The present study is the first to evaluate the prevalence of the JAK2V617F mutation and 46/1 haplotype in such a relatively large cohort of BCS patients in China.

Previous studies reported JAK2V617F mutation was detected in a larger number of sporadic BCS patients,[22-24] and the prevalence of mutation was different. In 2006, Patel et al.[8] and Primignani M et al.[10] identified a high prevalence, 58.5% and 40%, respectively. Then, Regina et al.[23] found that JAK2V617F was specifically associated with idiopathic splanchnic vein thrombosis, with a prevalence of 18.2% in BCS patients. In India, several studies[25, 26] also conducted to detect such mutation which ranged from 8.8% to 40%. Compared with previous studies, our study showed a low prevalence in Chinese BCS patients, which was significantly lower than 37% reported in a recent meta-analysis.[27] The contradictory results could be explained by the known different incidences of MPNs in BCS. Our result was consistent with another study conducted in China (4.3%),[28] which indicated that MPNs could be an uncommon risk factor of BCS in China. In the year of 2007, JAK2V617F mutation was detected in a large Chinese hospital population by Xu et al.[29] The 37 samples from a total of 3935 were found to be positive cases whose red cell counts, white blood, and platelet counts were all within the normal range. This data suggested that the JAK2V617F mutation was apparently much more common than MPNs in Chinese, which confirmed our conclusion from another point. Furthermore, higher levels of prothrombin time and international normalized ratio were closely associated with JAK2V617F mutation in Chinese BCS patients which was different from previous reports with elevated peripheral blood cell counts.[16, 22] Given low prevalence of JAK2V617F mutation, further study needs to confirm these findings.

Additionally, Andrikovics H[21] reported that JAK2V617F-associated disease was highly associated with a specific haplotype named JAK2 46/1 haplotype which was a 280 kb-long region on chromosome 9p including the entire JAK2, INSL6, and INSL4 genes. In our study, we found that the JAK2 46/1 haplotype frequency was similar between BCS and controls.
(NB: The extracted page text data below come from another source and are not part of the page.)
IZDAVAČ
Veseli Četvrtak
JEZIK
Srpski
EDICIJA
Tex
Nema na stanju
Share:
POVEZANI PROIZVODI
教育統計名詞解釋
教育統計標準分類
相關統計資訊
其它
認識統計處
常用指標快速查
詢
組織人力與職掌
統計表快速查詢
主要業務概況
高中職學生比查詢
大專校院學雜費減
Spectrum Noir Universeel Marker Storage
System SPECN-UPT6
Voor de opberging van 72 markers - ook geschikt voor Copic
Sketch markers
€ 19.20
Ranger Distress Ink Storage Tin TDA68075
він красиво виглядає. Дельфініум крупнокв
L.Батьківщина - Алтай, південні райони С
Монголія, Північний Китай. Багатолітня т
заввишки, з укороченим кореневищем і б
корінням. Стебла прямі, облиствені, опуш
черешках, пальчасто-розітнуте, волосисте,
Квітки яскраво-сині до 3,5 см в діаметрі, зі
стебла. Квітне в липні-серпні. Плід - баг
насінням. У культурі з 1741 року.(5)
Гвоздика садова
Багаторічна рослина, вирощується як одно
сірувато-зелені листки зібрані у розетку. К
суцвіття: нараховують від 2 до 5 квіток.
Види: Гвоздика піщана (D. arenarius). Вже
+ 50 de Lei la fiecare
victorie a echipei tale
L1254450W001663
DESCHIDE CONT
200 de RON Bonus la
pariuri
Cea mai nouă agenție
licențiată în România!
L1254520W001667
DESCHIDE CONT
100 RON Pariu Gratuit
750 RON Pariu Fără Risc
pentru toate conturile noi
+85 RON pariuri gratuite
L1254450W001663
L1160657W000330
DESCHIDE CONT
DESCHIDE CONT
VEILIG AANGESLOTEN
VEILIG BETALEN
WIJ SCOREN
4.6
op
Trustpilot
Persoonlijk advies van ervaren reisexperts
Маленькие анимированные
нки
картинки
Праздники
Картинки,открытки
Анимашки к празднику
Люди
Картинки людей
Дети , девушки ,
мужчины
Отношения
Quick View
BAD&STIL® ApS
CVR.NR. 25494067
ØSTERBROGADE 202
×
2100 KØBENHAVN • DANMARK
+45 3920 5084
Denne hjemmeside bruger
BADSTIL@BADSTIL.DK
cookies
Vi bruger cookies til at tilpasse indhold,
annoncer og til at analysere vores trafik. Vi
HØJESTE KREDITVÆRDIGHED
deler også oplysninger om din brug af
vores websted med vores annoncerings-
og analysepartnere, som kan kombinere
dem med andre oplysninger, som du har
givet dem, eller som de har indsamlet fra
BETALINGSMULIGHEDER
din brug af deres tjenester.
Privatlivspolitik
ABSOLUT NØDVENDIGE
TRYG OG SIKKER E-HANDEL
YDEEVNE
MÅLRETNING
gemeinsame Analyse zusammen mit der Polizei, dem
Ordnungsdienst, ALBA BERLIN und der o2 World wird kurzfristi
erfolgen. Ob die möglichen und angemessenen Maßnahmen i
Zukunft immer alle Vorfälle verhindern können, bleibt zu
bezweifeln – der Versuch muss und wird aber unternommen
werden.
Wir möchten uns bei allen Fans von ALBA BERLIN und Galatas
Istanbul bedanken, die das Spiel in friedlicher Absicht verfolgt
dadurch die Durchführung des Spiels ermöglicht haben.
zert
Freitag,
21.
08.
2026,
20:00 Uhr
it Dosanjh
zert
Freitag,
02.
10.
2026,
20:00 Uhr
It is noteworthy that only one previous study[16] examined the role of 46/1 haplotype in BCS on larger number of patients, which showed the 46/1 haplotype presented more frequently in patients. In this study, JAK2V617F positive patients accounted for 32% in overall BCS while 2.37% in our study; could this be the reason leading to different prevalence of 46/1 haplotype? But to date, it is not clear why JAK2V617F mutation is associated with a particular inherited haplotype, and two hypotheses have been suggested,[18, 30, 31] the hypermutability hypothesis and fertile ground hypothesis. The first hypothesized that 46/1 may be more easily to acquire V617F mutation than other haplotypes for its genetic instability. The second hypothesis suggested that V617F may appear on all haplotypes with same rate, but 46/1 may carry specific properties that either give a selective advantage to the V617F-positive clone or gain proliferative advantage in some way. Nevertheless, our result showed that the risk of BCS occurrence significantly elevated in JAK2V617F-positive patients in homozygous carriers of 46/1 compared with noncarriers. That meant that the presence of 46/1 haplotype increased the risk of occurrence of JAK2V617F-positive BCS in an allele-dependent manner. This result was in agreement with the previous study which showed an association between 46/1 haplotype and the risk of developing BCS with JAK2V617F mutation. Additionally, the current data demonstrated that no difference was found between patients with different rs12343867 genotypes, which implied JAK2 46/1 haplotype seem not to be associated with distinct clinical and laboratory characteristics of BCS in China. Combined with the above two hypotheses, a possible explanation for the higher incidence of rs12343867 CC genotype in patients with JAK2V617F mutation is that the presence of CC genotype is not sufficient in itself for the disease but appears to be in linkage with JAK2V617F or other unidentified variations. Clearly, this explanation deserves further studies.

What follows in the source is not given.